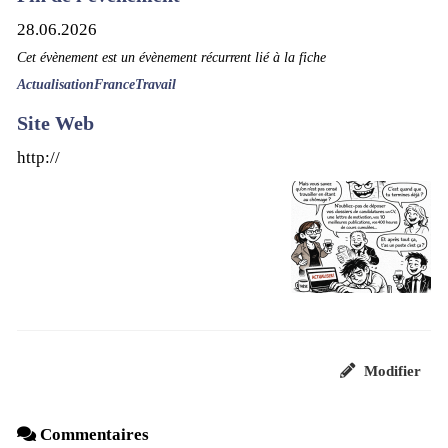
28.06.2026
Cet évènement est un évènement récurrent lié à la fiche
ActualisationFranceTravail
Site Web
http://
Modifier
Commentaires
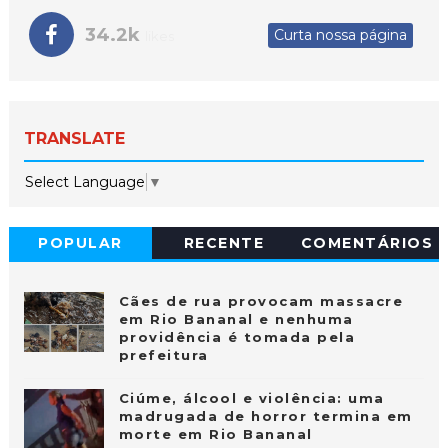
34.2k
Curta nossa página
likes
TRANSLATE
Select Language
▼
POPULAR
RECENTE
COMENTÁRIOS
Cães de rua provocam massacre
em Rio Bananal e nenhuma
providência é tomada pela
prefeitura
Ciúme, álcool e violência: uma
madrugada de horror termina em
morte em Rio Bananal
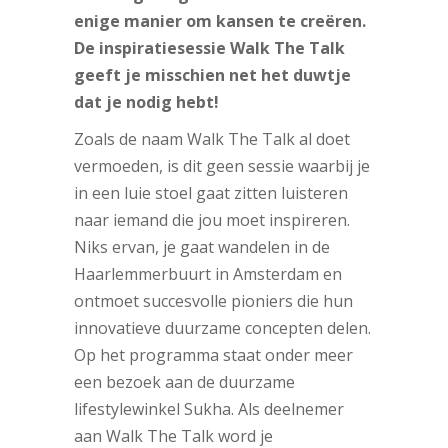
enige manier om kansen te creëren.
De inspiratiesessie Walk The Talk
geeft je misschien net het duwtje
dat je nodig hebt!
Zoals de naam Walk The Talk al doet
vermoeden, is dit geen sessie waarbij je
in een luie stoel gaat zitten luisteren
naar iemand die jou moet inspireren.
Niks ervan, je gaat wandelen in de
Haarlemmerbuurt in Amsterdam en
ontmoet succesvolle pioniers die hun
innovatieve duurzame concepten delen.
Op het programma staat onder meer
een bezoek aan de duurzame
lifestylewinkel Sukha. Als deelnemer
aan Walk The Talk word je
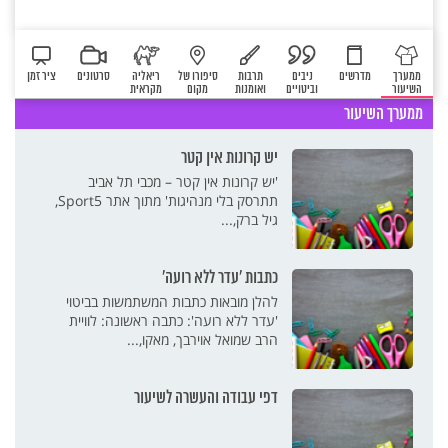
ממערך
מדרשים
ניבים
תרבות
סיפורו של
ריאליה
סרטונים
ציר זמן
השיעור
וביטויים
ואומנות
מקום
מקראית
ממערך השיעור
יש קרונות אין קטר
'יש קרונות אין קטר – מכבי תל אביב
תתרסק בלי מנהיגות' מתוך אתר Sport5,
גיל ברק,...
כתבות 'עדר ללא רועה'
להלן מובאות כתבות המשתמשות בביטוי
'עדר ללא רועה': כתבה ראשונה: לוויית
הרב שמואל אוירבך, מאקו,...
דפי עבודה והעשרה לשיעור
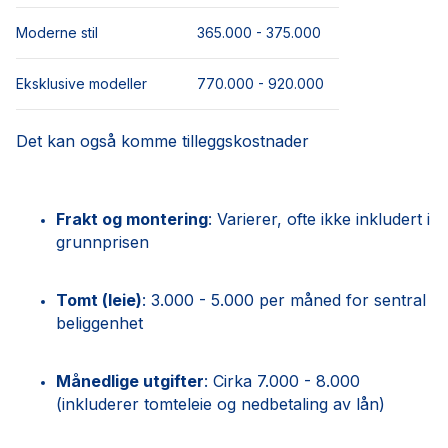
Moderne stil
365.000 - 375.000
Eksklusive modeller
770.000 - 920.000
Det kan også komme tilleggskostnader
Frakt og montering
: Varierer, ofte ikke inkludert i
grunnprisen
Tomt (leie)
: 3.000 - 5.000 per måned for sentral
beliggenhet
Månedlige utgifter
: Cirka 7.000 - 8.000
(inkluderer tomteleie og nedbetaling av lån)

□ □ □ □ □

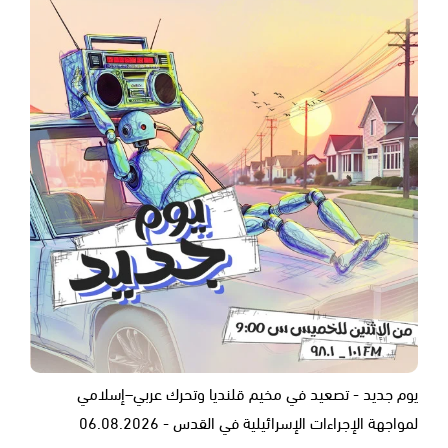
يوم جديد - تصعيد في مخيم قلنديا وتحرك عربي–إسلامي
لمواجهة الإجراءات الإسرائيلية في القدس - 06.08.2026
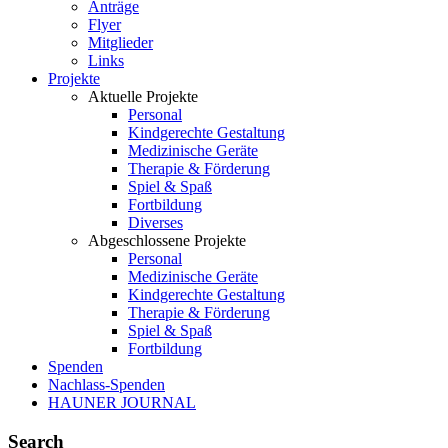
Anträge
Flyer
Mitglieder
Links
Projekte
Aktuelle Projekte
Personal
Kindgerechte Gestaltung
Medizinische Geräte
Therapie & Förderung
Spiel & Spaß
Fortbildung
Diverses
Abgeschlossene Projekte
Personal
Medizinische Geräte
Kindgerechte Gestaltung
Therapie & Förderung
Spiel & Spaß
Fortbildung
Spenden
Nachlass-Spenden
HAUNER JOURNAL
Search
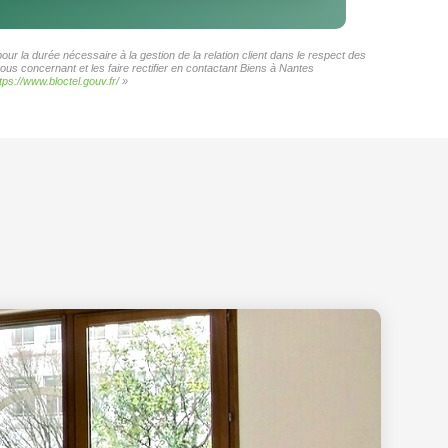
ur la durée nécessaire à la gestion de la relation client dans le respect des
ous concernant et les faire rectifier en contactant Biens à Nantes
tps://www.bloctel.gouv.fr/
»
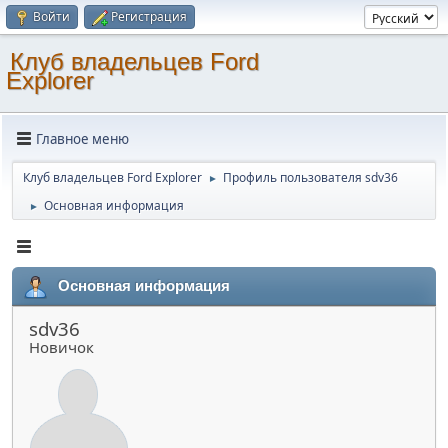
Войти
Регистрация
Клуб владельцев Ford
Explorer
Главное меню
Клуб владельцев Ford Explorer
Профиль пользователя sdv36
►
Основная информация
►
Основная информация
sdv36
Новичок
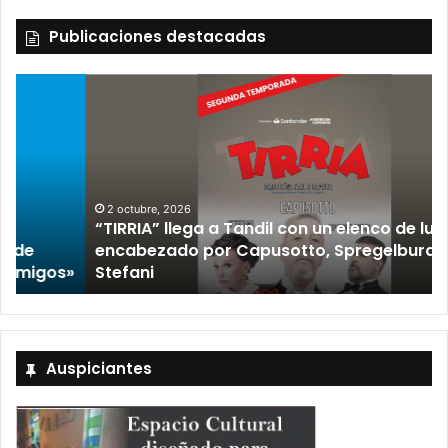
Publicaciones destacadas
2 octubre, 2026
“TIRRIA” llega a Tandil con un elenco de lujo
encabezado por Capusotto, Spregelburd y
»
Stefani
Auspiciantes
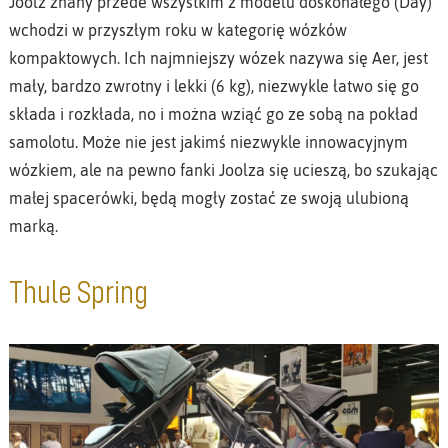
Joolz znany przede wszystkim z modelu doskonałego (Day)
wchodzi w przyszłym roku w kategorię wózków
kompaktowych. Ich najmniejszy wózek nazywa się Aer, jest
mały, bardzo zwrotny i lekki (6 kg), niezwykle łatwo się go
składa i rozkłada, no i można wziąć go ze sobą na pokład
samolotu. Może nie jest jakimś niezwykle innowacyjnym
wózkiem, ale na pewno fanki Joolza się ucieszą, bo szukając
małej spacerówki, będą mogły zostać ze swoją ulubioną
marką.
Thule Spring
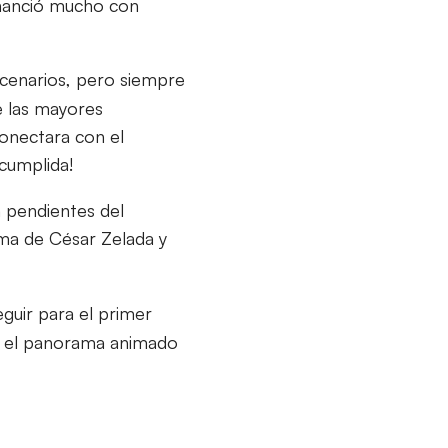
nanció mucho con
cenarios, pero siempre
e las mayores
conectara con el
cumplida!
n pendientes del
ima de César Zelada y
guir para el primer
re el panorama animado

□ □ □ □ □

Gather up, from the records above, each line where the word "Projekte" appears.

#### RESULT
Projekte
Aktuelle Projekte
Abgeschlossene Projekte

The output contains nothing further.